思い立ったら即行動する。そういうとこ……なんか全然変わってない。
『クスッ…』
僕は中学時代の淡い日々を思い出していた。
(本当に空良は行動力がある……)
「プラネタリウムはね24時間フル回転していて、無料で入れるんだ」
僕は空良の背中を追いかけるようにプラネタリウムへと入って行った。
「いらっしゃいませ、ようこそプラネタリウムへ」
AIヒューマロイドの制服の名札には
と書かれていた。スリーサイズは上から88、66、85。趣味はスキーと登山。
性格はおっとり系で甘え上手。

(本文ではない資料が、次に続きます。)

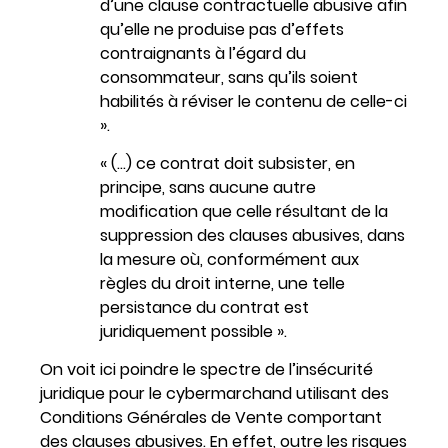
d’une clause contractuelle abusive afin
qu’elle ne produise pas d’effets
contraignants à l’égard du
consommateur, sans qu’ils soient
habilités à réviser le contenu de celle-ci
».
« (…) ce contrat doit subsister, en
principe, sans aucune autre
modification que celle résultant de la
suppression des clauses abusives, dans
la mesure où, conformément aux
règles du droit interne, une telle
persistance du contrat est
juridiquement possible ».
On voit ici poindre le spectre de l’insécurité
juridique pour le cybermarchand utilisant des
Conditions Générales de Vente comportant
des clauses abusives. En effet, outre les risques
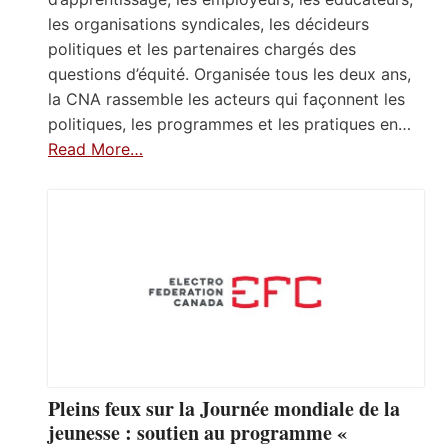
les organisations syndicales, les décideurs
politiques et les partenaires chargés des
questions d’équité. Organisée tous les deux ans,
la CNA rassemble les acteurs qui façonnent les
politiques, les programmes et les pratiques en…
Read More…
Pleins feux sur la Journée mondiale de la
jeunesse : soutien au programme «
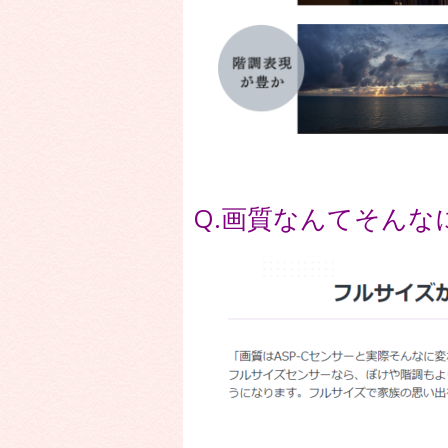
Q.画質なんてそんな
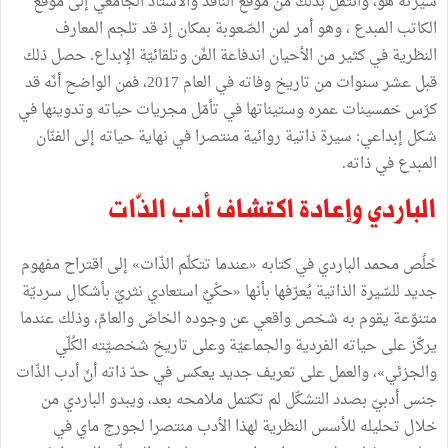
سيرته هو، وانتقل بذلك من موقع النّاقد والأستاذ الجامعي إلى موقع
الكاتب المبدع ، وهو أمر لمن الصّعوبة بمكان إذ قد تلجم المعارف
النظرية في كثير من الأحيان اندفاعة الفّن وتلقائيّة الإبداع. حصل ذلك
قبل عشر سنوات من تاريخ وفاته في العام 2017، فمن الواضح أنّه قد
كرّس خمسينات عمره وستيناتها في تأمّل مجريات حياته وتدوينها في
شكل إبداعي: سيرة ذاتية روائية منتصرا في نهاية حياته إلى الفنّان
المبدع في ذاته.
الباردي وإعادة اكتشاف أدب الذّات
خَلُص محمد الباردي في كتابه «عندما تتكلّم الذّات» إلى اقتراح مفهوم
جديد للسّيرة الذاتية يُعرّفها بأنها «حكْيٌ استعادي نثريّ بأشكال سرديّة
متنوّعة يقوم به شخص واقعي عن وجوده الخاصّ والعامّ، وذلك عندما
يركّز على حياته الفردية والجماعيّة وعلى تاريخ شخصيّته الكُلّي
والجزئي»، والعمل على تعريف جديد يعكس في حدّ ذاته أنّ أدب الذّات
جنس أدبيّ بصدد التشكّل لم تكتمل ملامحه بعد، ويبدو الباردي من
خلال تحليله للأسس النظرية لهذا الأدب منتصرا لجورج ماي في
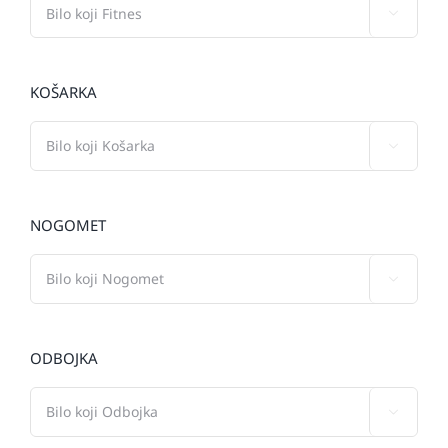

KOŠARKA

NOGOMET

ODBOJKA

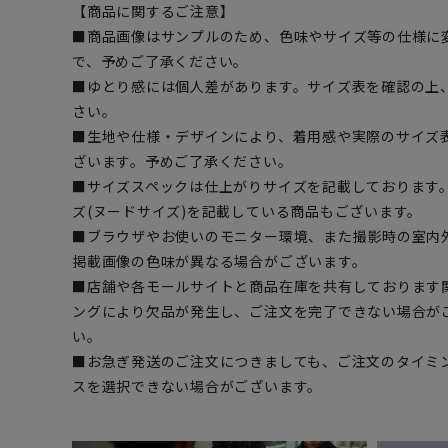
【商品に関するご注意】
■商品画像はサンプルのため、色味やサイズ等の仕様に
で、予めご了承ください。
■ゆとり感には個人差があります。サイズ表を確認の上
さい。
■生地や仕様・デザインにより、着用感や実際のサイズ
ざいます。予めご了承ください。
■サイズスペックは仕上がりサイズを記載しております
ズ(ヌードサイズ)を記載している商品もございます。
■ブラウザやお使いのモニター環境、また撮影時の室内
掲載画像の色味が異なる場合がございます。
■店舗や各モールサイトと商品在庫を共有しております
ングにより欠品が発生し、ご注文を完了できない場合が
い。
■お急ぎ発送のご注文につきましても、ご注文のタイミ
スを選択できない場合がございます。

人格も声も普通の女子高生そのものだった。
「ごゆっくり楽しんでください―――ーーー」
奈々は愛想よく笑って対応する。
一歩入ると、そこは辺り一面 満天の星達がキラキラと広がっていた。
その数…それ数十万粒か…いや、それ以上かもしれない…。
星をこんな近くで…しかも、こんなにたくさん見たのは初めてかもしれない。
「すっごい…」
僕はもの珍しいものを見るみたいに辺りをキョロキョロと見渡す。
「大地、こっちだよ…」
僕は誘導されるまま空良の後をついて行き大ホールへと入って行く。
中央にある座席に僕達は座った。周囲には誰もいなく、僕達だけだった。
暗闇の中、見ているのはこの星達だけ。ムードも満天。
空良の手を握っても大丈夫だろうか……。僕はゴクリと唾を飲み込んだ。
その時、目の前に流れ星が流れ、その一瞬の出来事に僕は心を奪われ見惚れていた。
映像で映し出しているとはいえ、僕の心は思わずうっといするくらい幸福感に
満たされていた。
「ずっと空良と一緒にいられますように…」と願い、僕はそっと空良の手を
優しく握る。空良から反応はない。
「……」
少しして―――、
コトン…何かが僕の肩にのしかかってきた。
ふと視線を向けると、空良の頭が僕の肩に寄りかかり、空良は無防備な
寝顔を見せ眠っていた。
「なんだ寝てるのか…くすっ」
空良が見せる素の寝顔があまりにも可愛くてポロッと僕の口から笑みが零れた。
僕の視線が空良の艶がある唇に集中していた。僕は身を立て直し、自ら空良の頭を
支えるようにその肩に腕を回していく。
唇までの距離…数センチ。
僕は身を寄せ、空良に優しく口づけをする。
甘い香りが僕の唇に伝わってきて口の中まで広がってきた―――ーーー。
そして約束の時間のことなどすっかり忘れていた僕は幾千粒もの星達に見守られ
幸福のひとときを満喫していたのだった―――――ーーー。